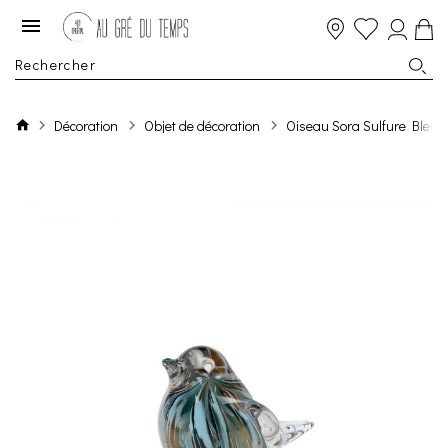
Décoration
Objet de décoration
Oiseau Sora Sulfure Bleu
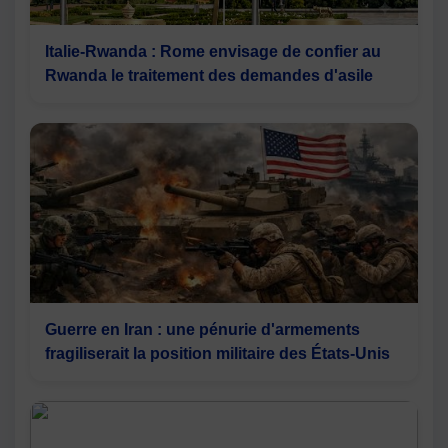
Italie-Rwanda : Rome envisage de confier au
Rwanda le traitement des demandes d'asile
Guerre en Iran : une pénurie d'armements
fragiliserait la position militaire des États-Unis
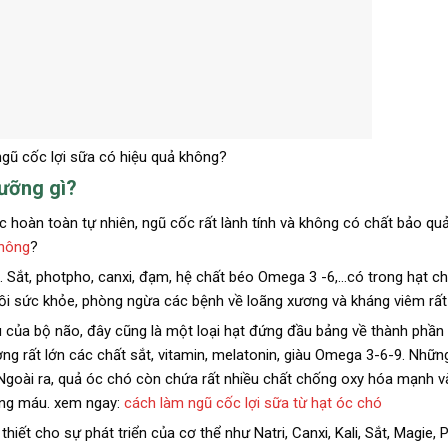
gũ cốc lợi sữa có hiệu quả không?
dưỡng gì?
c hoàn toàn tự nhiên, ngũ cốc rất lành tính và không có chất bảo qu
không
?
. Sắt, photpho, canxi, đạm, hệ chất béo Omega 3 -6,…có trong hạt ch
ồi sức khỏe, phòng ngừa các bệnh về loãng xương và kháng viêm rất 
ù của bộ não, đây cũng là một loại hạt đứng đầu bảng về thành phần
g rất lớn các chất sắt, vitamin, melatonin, giàu Omega 3-6-9. Nhữn
ẻ. Ngoài ra, quả óc chó còn chứa rất nhiều chất chống oxy hóa mạnh v
ong máu. xem ngay:
cách làm ngũ cốc lợi sữa từ hạt óc chó
t cho sự phát triển của cơ thể như Natri, Canxi, Kali, Sắt, Magie,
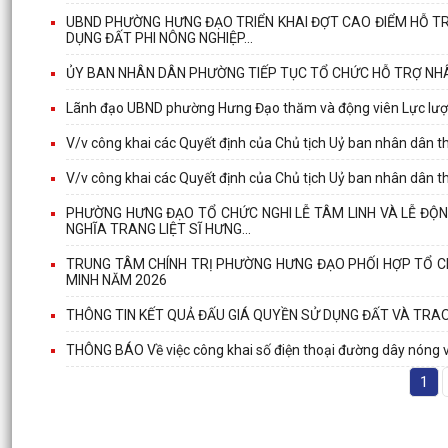
UBND PHƯỜNG HƯNG ĐẠO TRIỂN KHAI ĐỢT CAO ĐIỂM HỖ TR
DỤNG ĐẤT PHI NÔNG NGHIỆP...
ỦY BAN NHÂN DÂN PHƯỜNG TIẾP TỤC TỔ CHỨC HỖ TRỢ NHÂ
Lãnh đạo UBND phường Hưng Đạo thăm và động viên Lực lượng
V/v công khai các Quyết định của Chủ tịch Uỷ ban nhân dân 
V/v công khai các Quyết định của Chủ tịch Uỷ ban nhân dân 
PHƯỜNG HƯNG ĐẠO TỔ CHỨC NGHI LỄ TÂM LINH VÀ LỄ ĐỘNG
NGHĨA TRANG LIỆT SĨ HƯNG...
TRUNG TÂM CHÍNH TRỊ PHƯỜNG HƯNG ĐẠO PHỐI HỢP TỔ CH
MINH NĂM 2026
THÔNG TIN KẾT QUẢ ĐẤU GIÁ QUYỀN SỬ DỤNG ĐẤT VÀ TRA
THÔNG BÁO Về việc công khai số điện thoại đường dây nóng và
1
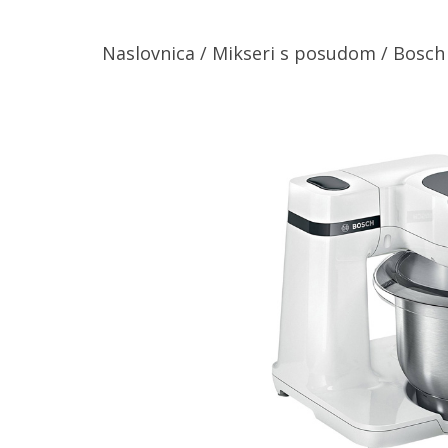
Naslovnica
/
Mikseri s posudom
/ Bosc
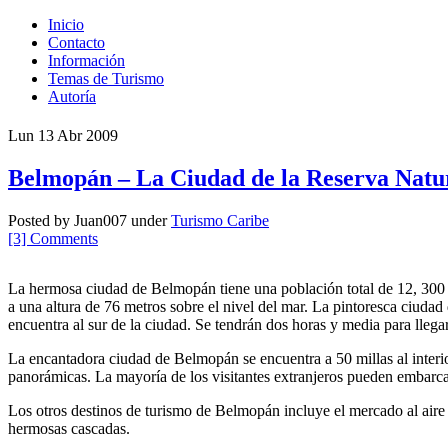
Inicio
Contacto
Información
Temas de Turismo
Autoría
Lun 13 Abr 2009
Belmopán – La Ciudad de la Reserva Natur
Posted by Juan007 under
Turismo Caribe
[3] Comments
La hermosa ciudad de Belmopán tiene una población total de 12, 300 
a una altura de 76 metros sobre el nivel del mar. La pintoresca ciud
encuentra al sur de la ciudad. Se tendrán dos horas y media para lleg
La encantadora ciudad de Belmopán se encuentra a 50 millas al interio
panorámicas. La mayoría de los visitantes extranjeros pueden embarcar
Los otros destinos de turismo de Belmopán incluye el mercado al aire l
hermosas cascadas.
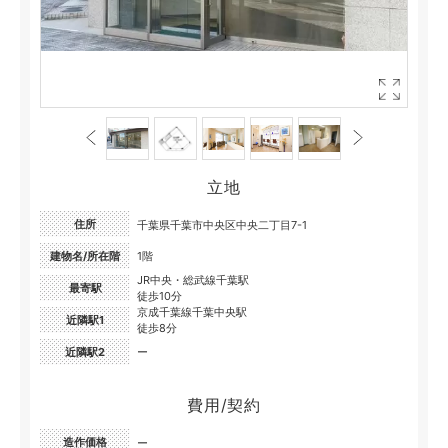
立地
住所
千葉県千葉市中央区中央二丁目7-1
建物名/所在階
1階
JR中央・総武線千葉駅
最寄駅
徒歩10分
京成千葉線千葉中央駅
近隣駅1
徒歩8分
近隣駅2
ー
費用/契約
造作価格
ー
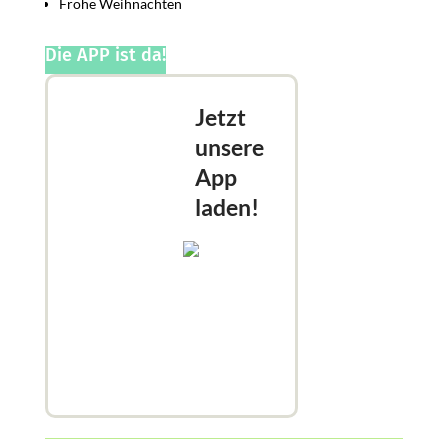
Frohe Weihnachten
Die APP ist da!
Jetzt
unsere
App
laden!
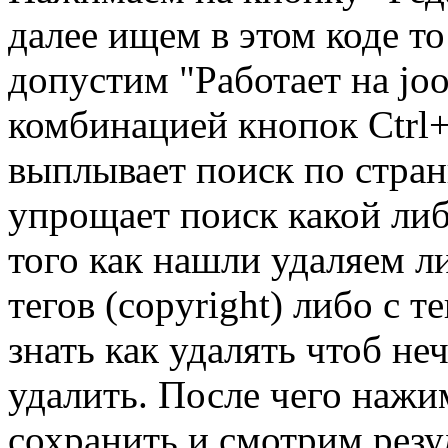
далее ищем в этом коде то
допустим "Работает на jo
комбинацией кнопок Ctrl+
выплывает поиск по стран
упрощает поиск какой либ
того как нашли удаляем л
тегов (copyright) либо с 
знать как удалять чтоб не
удалить. После чего нажи
сохранить и смотрим резу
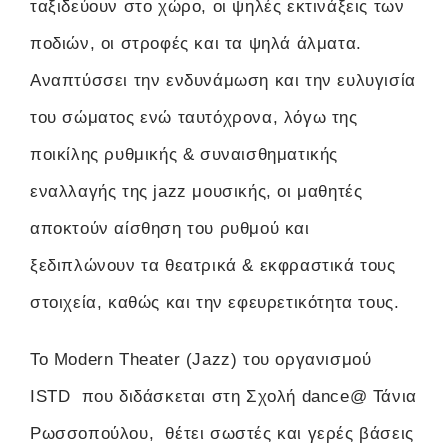
ταξιδεύουν στο χώρο, οι ψηλές εκτινάξεις των
ποδιών, οι στροφές και τα ψηλά άλματα.
Αναπτύσσει την ενδυνάμωση και την ευλυγισία
του σώματος ενώ ταυτόχρονα, λόγω της
ποικίλης ρυθμικής & συναισθηματικής
εναλλαγής της jazz μουσικής, οι μαθητές
αποκτούν αίσθηση του ρυθμού και
ξεδιπλώνουν τα θεατρικά & εκφραστικά τους
στοιχεία, καθώς και την εφευρετικότητα τους.
Το Modern Theater (Jazz) του οργανισμού
ISTD που διδάσκεται στη Σχολή dance@ Τάνια
Ρωσσοπούλου, θέτει σωστές και γερές βάσεις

● ● ● ● ●

About this exercise:
Find each line in the data above with the word "Belmopán", then copy it.

Result for this exercise:
Belmopán – La Ciudad de la Reserva Natur
La hermosa ciudad de Belmopán tiene una población total de 12, 300 
La encantadora ciudad de Belmopán se encuentra a 50 millas al interio
Los otros destinos de turismo de Belmopán incluye el mercado al aire l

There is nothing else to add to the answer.